[Collected data]
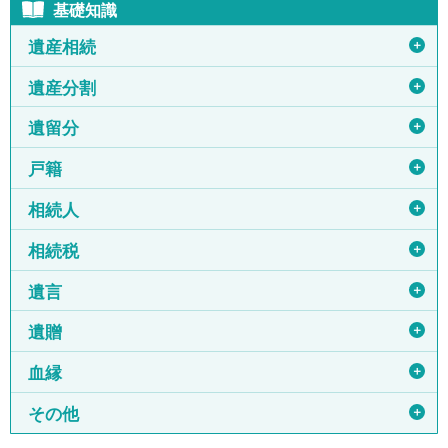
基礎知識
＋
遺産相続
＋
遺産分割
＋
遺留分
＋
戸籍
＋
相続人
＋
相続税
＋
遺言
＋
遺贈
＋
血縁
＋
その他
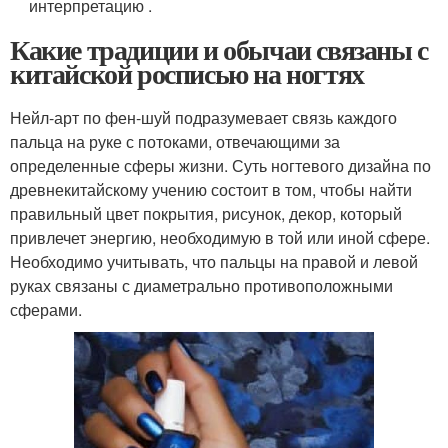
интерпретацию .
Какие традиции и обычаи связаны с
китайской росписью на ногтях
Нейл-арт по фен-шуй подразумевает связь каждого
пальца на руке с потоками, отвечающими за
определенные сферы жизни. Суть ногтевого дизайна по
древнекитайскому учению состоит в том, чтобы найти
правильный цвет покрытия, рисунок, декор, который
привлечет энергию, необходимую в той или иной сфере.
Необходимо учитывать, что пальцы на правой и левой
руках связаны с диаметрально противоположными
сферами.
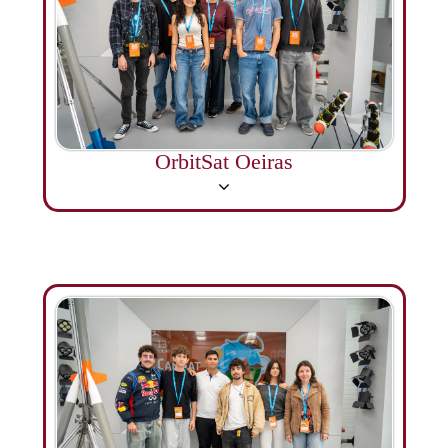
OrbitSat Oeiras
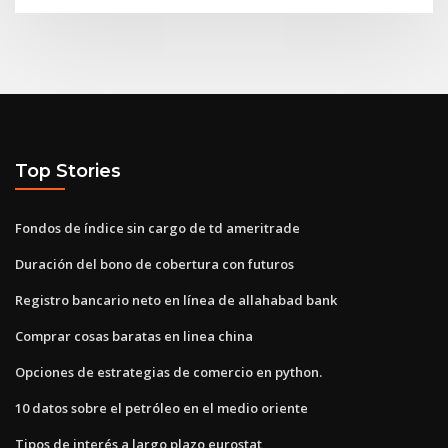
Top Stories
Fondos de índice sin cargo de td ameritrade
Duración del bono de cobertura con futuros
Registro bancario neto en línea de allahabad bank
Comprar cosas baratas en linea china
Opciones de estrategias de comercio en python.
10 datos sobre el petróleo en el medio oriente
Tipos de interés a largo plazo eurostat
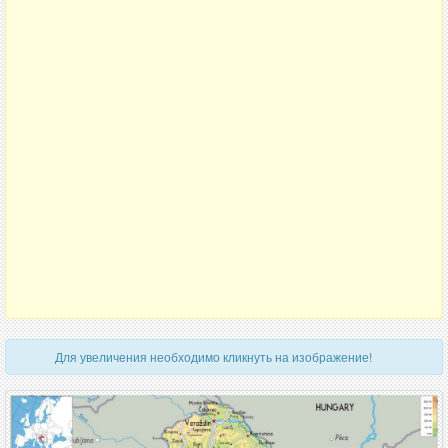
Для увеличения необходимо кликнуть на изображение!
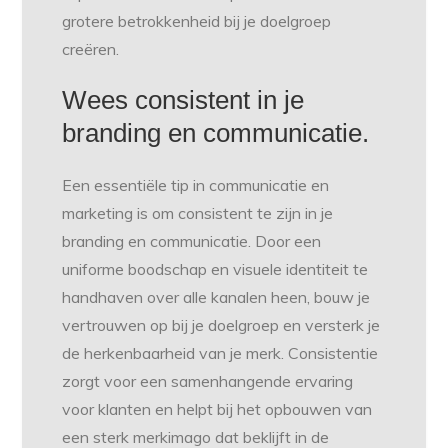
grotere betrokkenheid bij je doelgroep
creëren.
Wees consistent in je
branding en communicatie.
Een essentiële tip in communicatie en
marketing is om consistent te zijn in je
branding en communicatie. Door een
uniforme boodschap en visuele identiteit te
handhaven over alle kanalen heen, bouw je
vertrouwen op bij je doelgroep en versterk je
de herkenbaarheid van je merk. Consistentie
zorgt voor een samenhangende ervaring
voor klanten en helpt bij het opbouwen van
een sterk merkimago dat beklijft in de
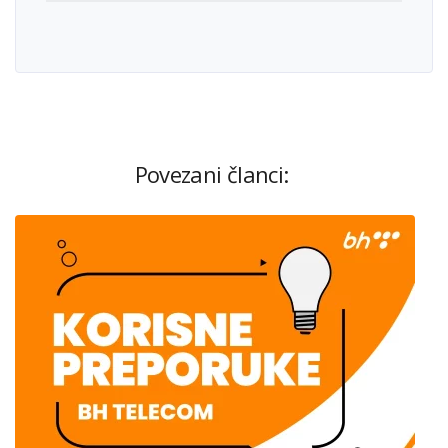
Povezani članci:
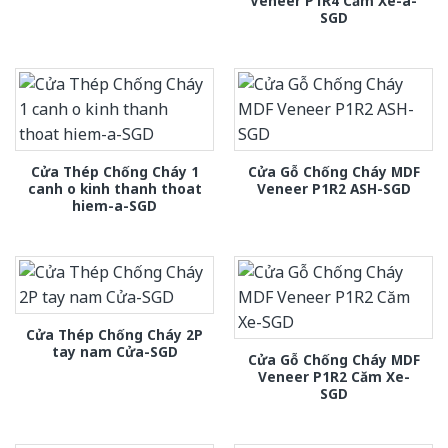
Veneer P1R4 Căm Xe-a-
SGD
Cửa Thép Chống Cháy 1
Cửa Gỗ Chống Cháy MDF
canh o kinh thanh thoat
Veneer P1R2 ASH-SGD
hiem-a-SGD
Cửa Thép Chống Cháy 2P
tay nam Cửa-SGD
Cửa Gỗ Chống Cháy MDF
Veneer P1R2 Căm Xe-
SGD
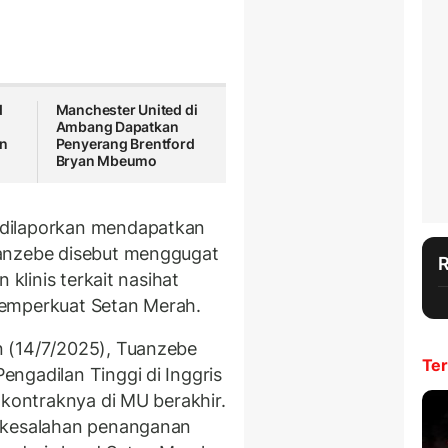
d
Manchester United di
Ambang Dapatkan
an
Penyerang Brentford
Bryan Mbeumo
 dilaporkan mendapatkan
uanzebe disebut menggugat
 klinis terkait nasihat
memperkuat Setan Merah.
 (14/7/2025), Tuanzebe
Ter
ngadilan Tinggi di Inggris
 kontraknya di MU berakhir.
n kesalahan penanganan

=== Problem to solve ===
For the word "voor", find every line in the data that holds it and copy that line.

=== Response for this exercise ===
zorgt voor een samenhangende ervaring
voor klanten en helpt bij het opbouwen van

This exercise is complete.